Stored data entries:
*** Begin section ***
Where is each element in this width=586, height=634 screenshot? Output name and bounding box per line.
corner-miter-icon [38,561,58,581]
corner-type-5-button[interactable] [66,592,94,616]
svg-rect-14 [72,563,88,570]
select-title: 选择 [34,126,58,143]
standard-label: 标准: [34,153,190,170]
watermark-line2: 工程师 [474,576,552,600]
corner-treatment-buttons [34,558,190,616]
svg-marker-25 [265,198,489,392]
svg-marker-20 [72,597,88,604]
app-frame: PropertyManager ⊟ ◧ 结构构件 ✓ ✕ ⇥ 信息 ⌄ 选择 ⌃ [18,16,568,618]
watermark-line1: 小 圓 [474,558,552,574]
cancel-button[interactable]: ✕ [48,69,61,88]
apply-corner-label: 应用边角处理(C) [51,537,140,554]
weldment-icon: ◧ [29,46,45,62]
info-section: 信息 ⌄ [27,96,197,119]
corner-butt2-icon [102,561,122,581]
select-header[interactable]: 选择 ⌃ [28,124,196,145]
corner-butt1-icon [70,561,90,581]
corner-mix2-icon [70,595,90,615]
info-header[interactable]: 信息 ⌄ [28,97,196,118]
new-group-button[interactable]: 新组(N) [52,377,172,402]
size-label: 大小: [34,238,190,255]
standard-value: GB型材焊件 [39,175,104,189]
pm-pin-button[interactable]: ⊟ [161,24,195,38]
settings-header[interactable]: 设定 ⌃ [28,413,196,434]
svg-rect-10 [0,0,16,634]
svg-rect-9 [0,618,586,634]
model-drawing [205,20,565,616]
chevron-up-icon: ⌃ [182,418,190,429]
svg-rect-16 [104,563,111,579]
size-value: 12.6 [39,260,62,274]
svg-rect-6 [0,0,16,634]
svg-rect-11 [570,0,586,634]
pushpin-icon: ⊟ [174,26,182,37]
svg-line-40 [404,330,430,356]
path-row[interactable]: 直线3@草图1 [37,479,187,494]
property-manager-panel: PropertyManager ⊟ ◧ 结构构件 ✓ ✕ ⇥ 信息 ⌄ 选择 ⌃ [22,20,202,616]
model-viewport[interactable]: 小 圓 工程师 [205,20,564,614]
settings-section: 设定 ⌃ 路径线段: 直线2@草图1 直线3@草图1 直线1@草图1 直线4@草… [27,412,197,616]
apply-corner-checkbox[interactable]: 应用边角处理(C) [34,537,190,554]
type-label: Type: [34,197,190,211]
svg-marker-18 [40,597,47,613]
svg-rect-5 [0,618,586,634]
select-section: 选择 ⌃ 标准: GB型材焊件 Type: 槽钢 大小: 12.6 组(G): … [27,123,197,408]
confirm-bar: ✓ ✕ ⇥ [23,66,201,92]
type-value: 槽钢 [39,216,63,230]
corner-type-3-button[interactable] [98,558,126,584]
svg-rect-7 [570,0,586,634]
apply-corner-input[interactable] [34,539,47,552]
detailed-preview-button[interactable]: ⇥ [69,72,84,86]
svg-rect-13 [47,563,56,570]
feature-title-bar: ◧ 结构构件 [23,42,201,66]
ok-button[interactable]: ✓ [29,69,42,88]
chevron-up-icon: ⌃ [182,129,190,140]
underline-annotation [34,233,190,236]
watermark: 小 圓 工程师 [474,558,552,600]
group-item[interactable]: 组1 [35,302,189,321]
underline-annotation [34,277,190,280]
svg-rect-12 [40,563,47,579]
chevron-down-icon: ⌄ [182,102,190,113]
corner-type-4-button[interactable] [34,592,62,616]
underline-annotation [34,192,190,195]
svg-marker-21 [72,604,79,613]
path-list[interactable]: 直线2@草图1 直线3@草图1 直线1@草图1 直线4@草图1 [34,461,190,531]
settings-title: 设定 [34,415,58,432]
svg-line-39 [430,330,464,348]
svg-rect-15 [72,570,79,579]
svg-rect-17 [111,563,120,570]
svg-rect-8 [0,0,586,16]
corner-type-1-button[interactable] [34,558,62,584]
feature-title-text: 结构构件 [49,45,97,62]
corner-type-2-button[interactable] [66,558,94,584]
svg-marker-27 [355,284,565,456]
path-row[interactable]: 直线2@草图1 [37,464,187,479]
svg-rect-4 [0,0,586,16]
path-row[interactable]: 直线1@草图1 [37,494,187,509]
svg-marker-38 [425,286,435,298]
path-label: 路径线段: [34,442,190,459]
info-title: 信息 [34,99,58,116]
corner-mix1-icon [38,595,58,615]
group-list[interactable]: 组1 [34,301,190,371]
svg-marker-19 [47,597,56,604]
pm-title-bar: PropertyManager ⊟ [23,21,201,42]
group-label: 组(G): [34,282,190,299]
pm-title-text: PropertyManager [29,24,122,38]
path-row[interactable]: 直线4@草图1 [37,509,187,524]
*** End section ***
DIRECTIONS FOR THIS TASK: Repeat, exactly and in full, the records shown above.

ANSWER TO THIS PROBLEM:
Where is each element in this width=586, height=634 screenshot? Output name and bounding box per line.
corner-miter-icon [38,561,58,581]
corner-type-5-button[interactable] [66,592,94,616]
svg-rect-14 [72,563,88,570]
select-title: 选择 [34,126,58,143]
standard-label: 标准: [34,153,190,170]
watermark-line2: 工程师 [474,576,552,600]
corner-treatment-buttons [34,558,190,616]
svg-marker-25 [265,198,489,392]
svg-marker-20 [72,597,88,604]
app-frame: PropertyManager ⊟ ◧ 结构构件 ✓ ✕ ⇥ 信息 ⌄ 选择 ⌃ [18,16,568,618]
watermark-line1: 小 圓 [474,558,552,574]
cancel-button[interactable]: ✕ [48,69,61,88]
apply-corner-label: 应用边角处理(C) [51,537,140,554]
weldment-icon: ◧ [29,46,45,62]
info-section: 信息 ⌄ [27,96,197,119]
corner-butt2-icon [102,561,122,581]
select-header[interactable]: 选择 ⌃ [28,124,196,145]
corner-butt1-icon [70,561,90,581]
corner-mix2-icon [70,595,90,615]
info-header[interactable]: 信息 ⌄ [28,97,196,118]
new-group-button[interactable]: 新组(N) [52,377,172,402]
size-label: 大小: [34,238,190,255]
standard-value: GB型材焊件 [39,175,104,189]
pm-pin-button[interactable]: ⊟ [161,24,195,38]
settings-header[interactable]: 设定 ⌃ [28,413,196,434]
svg-rect-10 [0,0,16,634]
svg-rect-9 [0,618,586,634]
model-drawing [205,20,565,616]
chevron-up-icon: ⌃ [182,418,190,429]
svg-rect-16 [104,563,111,579]
size-value: 12.6 [39,260,62,274]
svg-rect-6 [0,0,16,634]
svg-rect-11 [570,0,586,634]
pushpin-icon: ⊟ [174,26,182,37]
svg-line-40 [404,330,430,356]
path-row[interactable]: 直线3@草图1 [37,479,187,494]
property-manager-panel: PropertyManager ⊟ ◧ 结构构件 ✓ ✕ ⇥ 信息 ⌄ 选择 ⌃ [22,20,202,616]
model-viewport[interactable]: 小 圓 工程师 [205,20,564,614]
settings-section: 设定 ⌃ 路径线段: 直线2@草图1 直线3@草图1 直线1@草图1 直线4@草… [27,412,197,616]
apply-corner-checkbox[interactable]: 应用边角处理(C) [34,537,190,554]
type-label: Type: [34,197,190,211]
svg-marker-18 [40,597,47,613]
svg-rect-5 [0,618,586,634]
select-section: 选择 ⌃ 标准: GB型材焊件 Type: 槽钢 大小: 12.6 组(G): … [27,123,197,408]
confirm-bar: ✓ ✕ ⇥ [23,66,201,92]
type-value: 槽钢 [39,216,63,230]
corner-type-3-button[interactable] [98,558,126,584]
svg-rect-7 [570,0,586,634]
apply-corner-input[interactable] [34,539,47,552]
detailed-preview-button[interactable]: ⇥ [69,72,84,86]
svg-rect-13 [47,563,56,570]
feature-title-bar: ◧ 结构构件 [23,42,201,66]
ok-button[interactable]: ✓ [29,69,42,88]
chevron-up-icon: ⌃ [182,129,190,140]
underline-annotation [34,233,190,236]
watermark: 小 圓 工程师 [474,558,552,600]
group-item[interactable]: 组1 [35,302,189,321]
underline-annotation [34,277,190,280]
svg-rect-12 [40,563,47,579]
chevron-down-icon: ⌄ [182,102,190,113]
corner-type-4-button[interactable] [34,592,62,616]
underline-annotation [34,192,190,195]
svg-marker-21 [72,604,79,613]
path-list[interactable]: 直线2@草图1 直线3@草图1 直线1@草图1 直线4@草图1 [34,461,190,531]
settings-title: 设定 [34,415,58,432]
svg-line-39 [430,330,464,348]
svg-rect-15 [72,570,79,579]
svg-rect-17 [111,563,120,570]
svg-rect-8 [0,0,586,16]
corner-type-1-button[interactable] [34,558,62,584]
feature-title-text: 结构构件 [49,45,97,62]
corner-type-2-button[interactable] [66,558,94,584]
svg-marker-27 [355,284,565,456]
path-row[interactable]: 直线2@草图1 [37,464,187,479]
svg-rect-4 [0,0,586,16]
path-row[interactable]: 直线1@草图1 [37,494,187,509]
svg-marker-38 [425,286,435,298]
path-label: 路径线段: [34,442,190,459]
info-title: 信息 [34,99,58,116]
corner-mix1-icon [38,595,58,615]
group-list[interactable]: 组1 [34,301,190,371]
svg-marker-19 [47,597,56,604]
pm-title-bar: PropertyManager ⊟ [23,21,201,42]
group-label: 组(G): [34,282,190,299]
pm-title-text: PropertyManager [29,24,122,38]
path-row[interactable]: 直线4@草图1 [37,509,187,524]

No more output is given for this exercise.